Front page | perl.perl5.porters |
Postings from January 2020
Re: ???strict??? strings?
From: Felipe Gasper
January 6, 2020 03:07
Re: ???strict??? strings?
Message ID: 2E81FBE0-F6BD-41E0-90D6-96590E6CF037@felipegasper.com
> On Jan 5, 2020, at 7:27 PM, Zefram via perl5-porters <firstname.lastname@example.org> wrote:
> Felipe Gasper wrote:
>> The workflow you're describing--considering a non-decode as
>> equivalent to decoding as Latin-1--violates the workflow that
>> `perlunitut` prescribes.
> No, it doesn't, precisely because Perl doesn't distinguish between
> a string of octets and a string of Latin-1 characters.
As I wrote earlier, I daresay few, if any, who are new to Perl and read `perlunitut` would think in this way. The document specifically says in “I/O flow” that, if the input is not binary, “you should decode it”. It even shows an example decode() of Latin-1. I think nearly anyone who comes to this problem afresh would think the document means that strings encoded in Latin-1 should be explicitly decoded before being handled as text.
If the intent truly is that forgoing an explicit decode with Latin-1 encoded binary is just as valid and encouraged of a workflow as an explicit decode, it would be nice if `perlunitut` were updated to make that clearer from the get-go. I’d offer to do it, but I’m still not sure that my mental model of all of this is what’s intended.
> This doesn't
> only happen with input streams that are in their entirety Latin-1 or
> ASCII characters; it is also common for strings of such characters to
> be extracted or decoded from larger file formats without setting the
> SvUTF8 flag. It is also normal for string literals in Perl source to
> be treated as character strings without any explicit decoding phase,
> and those produce non-SvUTF8 strings wherever possible.
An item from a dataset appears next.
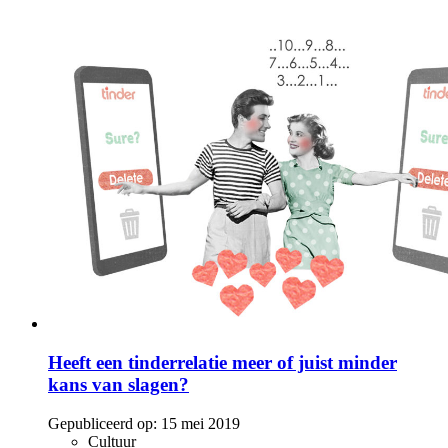
Heeft een tinderrelatie meer of juist minder
kans van slagen?
Gepubliceerd op:
15 mei 2019
Cultuur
Most string operations work perfectly well on undecoded strings. I myself rarely use decode/encode unless I have to interact with JSON.
>> What I propose ("strictstrings") is an opt-in mode of operation
> It's not feasible to opt into this mode, because strings cross module
> boundaries all the time, and in all sorts of roles. Any type distinction
> attached to strings will be lost by innocuous operations performed by
> unaware modules, and the behaviour of modules with respect to the type
> distinction would quickly become an API backcompat issue preventing
> modules acquiring the type distinction. This is completely unlike "use
> strict", which affects the interpretation of bits of code that are by
> definition completely localised within a single module.
A fair amount of existing Perl would not work with “strictstrings” mode, to be sure. But since the proposed mode would merely introduce new failure states, nothing that _does_ work with it would break without it, so couldn’t any existing code be rectified?
The new failure states may also expose subtle encoding bugs in existing code.